Two large churches in the Episcopal denomination’s Diocese of Virginia are voting this week to defect, claiming the mainstream denomination has veered from its Biblical roots and, oh by the way, sanctioned the consecration of one of its pastors as a bishop of a New England diocese who just happens to be openly gay.

These institutions are anomalies in the Northern Virginia region that has made national headlines for its profound demographic shift and the impact on that of turning Virginia, since the 2004 elections, from a “red” to a “blue” state.

With an enormous influx of high tech workers to fill new defense and homeland security-related jobs mandated by the federal government and fitting the profile of what sociologist Richard Florida has dubbed “the creative class” of socially-tolerant, pro-technology twenty, thirty and forty-somethings, Northern Virginia has gone decidedly liberal.

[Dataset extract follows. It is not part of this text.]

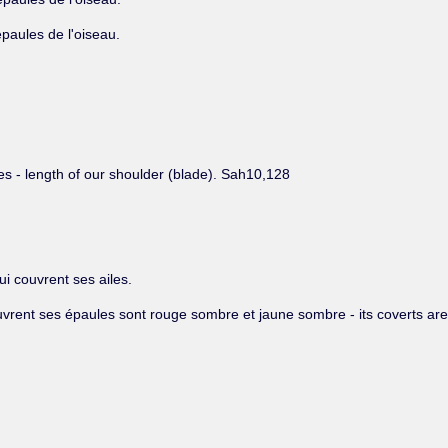
paules de l'oiseau.
es - length of our shoulder (blade). Sah10,128
ui couvrent ses ailes.
uvrent ses épaules sont rouge sombre et jaune sombre - its coverts are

The tiny region, as a proportion of the huge overall state landmass, has now swung two statewide elections, for governor and U.S. Senate, to the blue column almost singlehandedly. While the state, as a whole, passed a Constitutional amendment banning gay marriage, in Northern Virginia it was defeated by a rousing margin.

So what’s with the backlash churches in the midst of this? The two, along with one or two mega-nondenominational church in the same region, have become just that, remnants of an Old South backlash.

Many people are afraid of technology and its smart, young offspring that can whip any older person’s butt in any electronic game or computer problem. They’re afraid of the way science has no respect for any authority except the truths it can verify. In such a world, they feel set adrift and unable to exert the controls over others their society used to bestow upon them almost as a birthright. Men can’t control either women or children, for example, and the same goes for the traditional ways it worked the other way around, too.

So for many of these, a claim of some clear authority arising from outside this slippery world can be a source of comfort. It doesn’t matter how irrational it is. In fact, it could be said the more irrational, the better. That makes it an even purer form of something which demands simply blind belief and obedience.

In the churches voting to defect this week, two of their mantras pertain to “Jesus Christ as the sole path to salvation” and “Biblical inerrancy.” Their leaders assert the larger denomination has drifted too far from these tenants of the faith while, oh by the way, ordaining a gay bishop (the principal lightning rod motivating their defections).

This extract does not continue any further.